Collected data entries:
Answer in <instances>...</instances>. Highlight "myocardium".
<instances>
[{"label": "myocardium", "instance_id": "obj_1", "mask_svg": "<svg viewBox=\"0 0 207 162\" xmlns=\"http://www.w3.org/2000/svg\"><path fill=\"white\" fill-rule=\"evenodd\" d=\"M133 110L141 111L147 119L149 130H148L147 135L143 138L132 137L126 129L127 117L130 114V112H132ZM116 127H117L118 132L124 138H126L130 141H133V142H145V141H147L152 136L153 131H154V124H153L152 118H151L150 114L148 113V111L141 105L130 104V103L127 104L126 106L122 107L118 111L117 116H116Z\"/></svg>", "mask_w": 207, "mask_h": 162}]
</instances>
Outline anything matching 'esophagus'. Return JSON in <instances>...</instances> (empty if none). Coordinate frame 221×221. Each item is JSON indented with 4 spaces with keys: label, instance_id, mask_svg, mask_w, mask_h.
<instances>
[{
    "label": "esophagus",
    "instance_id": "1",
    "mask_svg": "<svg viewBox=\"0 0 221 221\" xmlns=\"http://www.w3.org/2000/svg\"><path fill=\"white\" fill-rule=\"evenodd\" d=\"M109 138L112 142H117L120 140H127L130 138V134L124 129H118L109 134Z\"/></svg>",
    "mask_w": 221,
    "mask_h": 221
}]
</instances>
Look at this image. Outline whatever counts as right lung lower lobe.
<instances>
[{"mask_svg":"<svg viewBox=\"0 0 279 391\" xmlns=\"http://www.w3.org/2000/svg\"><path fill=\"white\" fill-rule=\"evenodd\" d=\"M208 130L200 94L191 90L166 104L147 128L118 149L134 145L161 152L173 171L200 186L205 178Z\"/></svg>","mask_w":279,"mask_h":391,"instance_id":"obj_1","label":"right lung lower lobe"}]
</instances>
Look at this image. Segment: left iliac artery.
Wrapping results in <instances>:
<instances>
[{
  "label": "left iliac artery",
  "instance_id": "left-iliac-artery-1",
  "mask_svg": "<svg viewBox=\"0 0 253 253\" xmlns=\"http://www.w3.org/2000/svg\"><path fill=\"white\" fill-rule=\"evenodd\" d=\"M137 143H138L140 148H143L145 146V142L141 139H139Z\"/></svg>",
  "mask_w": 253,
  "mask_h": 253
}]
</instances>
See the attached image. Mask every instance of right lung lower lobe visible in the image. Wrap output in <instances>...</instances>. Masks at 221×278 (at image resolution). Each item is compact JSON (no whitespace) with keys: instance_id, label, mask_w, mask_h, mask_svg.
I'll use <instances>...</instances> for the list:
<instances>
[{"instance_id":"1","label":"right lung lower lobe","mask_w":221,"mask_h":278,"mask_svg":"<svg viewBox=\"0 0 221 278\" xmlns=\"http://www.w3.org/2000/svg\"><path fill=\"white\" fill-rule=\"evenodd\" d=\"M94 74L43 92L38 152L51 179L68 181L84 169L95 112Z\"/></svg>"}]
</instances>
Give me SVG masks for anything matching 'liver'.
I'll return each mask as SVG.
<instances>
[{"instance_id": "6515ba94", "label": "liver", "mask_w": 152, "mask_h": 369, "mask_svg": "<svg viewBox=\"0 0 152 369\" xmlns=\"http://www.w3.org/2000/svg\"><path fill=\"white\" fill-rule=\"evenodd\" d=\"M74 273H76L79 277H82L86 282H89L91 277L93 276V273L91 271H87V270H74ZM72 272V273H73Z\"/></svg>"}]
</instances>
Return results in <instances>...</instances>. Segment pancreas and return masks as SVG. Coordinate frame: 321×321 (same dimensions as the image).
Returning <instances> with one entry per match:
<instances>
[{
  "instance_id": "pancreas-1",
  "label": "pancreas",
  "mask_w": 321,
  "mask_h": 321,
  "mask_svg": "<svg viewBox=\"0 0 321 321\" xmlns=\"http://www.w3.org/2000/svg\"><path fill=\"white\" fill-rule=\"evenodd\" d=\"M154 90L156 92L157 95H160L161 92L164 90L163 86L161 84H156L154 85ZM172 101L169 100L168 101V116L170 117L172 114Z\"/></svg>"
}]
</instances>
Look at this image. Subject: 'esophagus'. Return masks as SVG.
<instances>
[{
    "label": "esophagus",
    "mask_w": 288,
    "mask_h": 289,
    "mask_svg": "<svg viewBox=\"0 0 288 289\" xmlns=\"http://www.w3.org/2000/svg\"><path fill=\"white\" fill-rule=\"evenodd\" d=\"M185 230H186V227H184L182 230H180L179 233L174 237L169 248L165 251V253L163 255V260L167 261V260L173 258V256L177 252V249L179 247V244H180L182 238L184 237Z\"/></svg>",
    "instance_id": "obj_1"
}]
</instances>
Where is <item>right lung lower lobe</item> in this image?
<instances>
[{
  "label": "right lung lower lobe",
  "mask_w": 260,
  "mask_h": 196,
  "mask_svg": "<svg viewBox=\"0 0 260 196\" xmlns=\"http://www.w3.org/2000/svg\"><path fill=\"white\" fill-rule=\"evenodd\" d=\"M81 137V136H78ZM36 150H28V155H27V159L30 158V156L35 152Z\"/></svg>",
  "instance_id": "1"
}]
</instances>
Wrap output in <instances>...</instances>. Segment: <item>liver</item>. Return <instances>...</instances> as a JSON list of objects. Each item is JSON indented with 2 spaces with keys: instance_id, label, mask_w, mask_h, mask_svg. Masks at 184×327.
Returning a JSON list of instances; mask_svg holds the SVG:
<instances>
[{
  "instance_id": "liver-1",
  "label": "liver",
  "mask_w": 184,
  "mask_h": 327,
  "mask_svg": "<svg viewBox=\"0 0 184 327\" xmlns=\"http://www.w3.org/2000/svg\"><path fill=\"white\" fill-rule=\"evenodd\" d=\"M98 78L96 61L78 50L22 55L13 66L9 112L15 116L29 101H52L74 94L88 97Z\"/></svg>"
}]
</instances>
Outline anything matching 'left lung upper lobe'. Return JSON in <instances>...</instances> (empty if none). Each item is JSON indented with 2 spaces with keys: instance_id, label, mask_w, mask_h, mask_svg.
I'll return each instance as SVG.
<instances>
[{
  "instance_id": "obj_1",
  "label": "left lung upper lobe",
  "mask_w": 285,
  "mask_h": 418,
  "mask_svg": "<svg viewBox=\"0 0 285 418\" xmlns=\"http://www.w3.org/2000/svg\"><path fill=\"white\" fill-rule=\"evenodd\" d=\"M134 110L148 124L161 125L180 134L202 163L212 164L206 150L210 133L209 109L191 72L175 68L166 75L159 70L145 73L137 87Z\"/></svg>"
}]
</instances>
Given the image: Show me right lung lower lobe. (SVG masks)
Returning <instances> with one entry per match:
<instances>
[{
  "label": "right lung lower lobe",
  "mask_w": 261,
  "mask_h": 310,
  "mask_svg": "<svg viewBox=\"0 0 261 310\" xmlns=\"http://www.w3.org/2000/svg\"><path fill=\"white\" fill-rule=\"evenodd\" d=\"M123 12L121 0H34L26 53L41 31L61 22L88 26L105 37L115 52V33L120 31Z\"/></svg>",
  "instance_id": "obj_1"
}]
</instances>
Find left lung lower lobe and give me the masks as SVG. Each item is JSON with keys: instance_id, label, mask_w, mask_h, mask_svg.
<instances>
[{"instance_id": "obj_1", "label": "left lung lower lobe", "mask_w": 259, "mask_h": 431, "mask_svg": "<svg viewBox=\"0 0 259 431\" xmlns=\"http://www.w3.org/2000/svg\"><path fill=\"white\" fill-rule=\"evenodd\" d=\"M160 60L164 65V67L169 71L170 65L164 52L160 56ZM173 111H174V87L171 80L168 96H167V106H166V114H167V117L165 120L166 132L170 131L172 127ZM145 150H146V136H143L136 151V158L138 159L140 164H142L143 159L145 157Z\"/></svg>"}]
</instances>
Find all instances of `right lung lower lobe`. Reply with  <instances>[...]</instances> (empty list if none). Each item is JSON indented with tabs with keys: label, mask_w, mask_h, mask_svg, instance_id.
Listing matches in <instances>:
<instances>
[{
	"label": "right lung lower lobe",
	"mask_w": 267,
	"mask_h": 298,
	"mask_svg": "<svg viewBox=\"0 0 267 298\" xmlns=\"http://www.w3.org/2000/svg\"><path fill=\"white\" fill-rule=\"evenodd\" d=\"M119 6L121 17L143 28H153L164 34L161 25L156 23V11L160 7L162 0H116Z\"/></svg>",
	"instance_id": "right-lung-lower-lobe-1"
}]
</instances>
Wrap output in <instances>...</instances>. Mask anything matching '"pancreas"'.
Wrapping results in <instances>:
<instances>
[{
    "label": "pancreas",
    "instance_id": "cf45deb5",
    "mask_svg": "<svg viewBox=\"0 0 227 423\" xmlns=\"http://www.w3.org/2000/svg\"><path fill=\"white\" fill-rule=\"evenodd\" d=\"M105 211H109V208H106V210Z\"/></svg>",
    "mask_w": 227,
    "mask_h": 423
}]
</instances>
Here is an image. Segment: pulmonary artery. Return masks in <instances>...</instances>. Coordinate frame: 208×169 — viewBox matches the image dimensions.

What you need to do: Return the lines above, starting at the one that contains "Find left lung" and running through the last, exactly as they appear, with no extra lines.

Exercise solution:
Find left lung lower lobe and give me the masks as SVG. Each item is JSON with keys: instance_id, label, mask_w, mask_h, mask_svg.
<instances>
[{"instance_id": "obj_1", "label": "left lung lower lobe", "mask_w": 259, "mask_h": 431, "mask_svg": "<svg viewBox=\"0 0 259 431\" xmlns=\"http://www.w3.org/2000/svg\"><path fill=\"white\" fill-rule=\"evenodd\" d=\"M160 60L164 65V67L169 71L170 65L164 52L160 56ZM173 111H174V87L171 80L168 96H167V106H166V114H167V117L165 120L166 132L170 131L172 127ZM145 150H146V136H143L136 151V158L138 159L140 164H142L143 159L145 157Z\"/></svg>"}]
</instances>
Find all instances of `right lung lower lobe`. Reply with  <instances>[...]</instances> (empty list if none). Each item is JSON indented with tabs with keys: label, mask_w, mask_h, mask_svg, instance_id.
Listing matches in <instances>:
<instances>
[{
	"label": "right lung lower lobe",
	"mask_w": 267,
	"mask_h": 298,
	"mask_svg": "<svg viewBox=\"0 0 267 298\" xmlns=\"http://www.w3.org/2000/svg\"><path fill=\"white\" fill-rule=\"evenodd\" d=\"M119 6L121 17L143 28H153L164 34L161 25L156 23V11L160 7L162 0H116Z\"/></svg>",
	"instance_id": "right-lung-lower-lobe-1"
}]
</instances>
Wrap output in <instances>...</instances>. Mask anything matching '"pancreas"'.
Wrapping results in <instances>:
<instances>
[{
    "label": "pancreas",
    "instance_id": "cf45deb5",
    "mask_svg": "<svg viewBox=\"0 0 227 423\" xmlns=\"http://www.w3.org/2000/svg\"><path fill=\"white\" fill-rule=\"evenodd\" d=\"M105 211H109V208H106V210Z\"/></svg>",
    "mask_w": 227,
    "mask_h": 423
}]
</instances>
Here is an image. Segment: pulmonary artery. Return masks in <instances>...</instances>. Coordinate frame: 208×169 — viewBox matches the image dimensions.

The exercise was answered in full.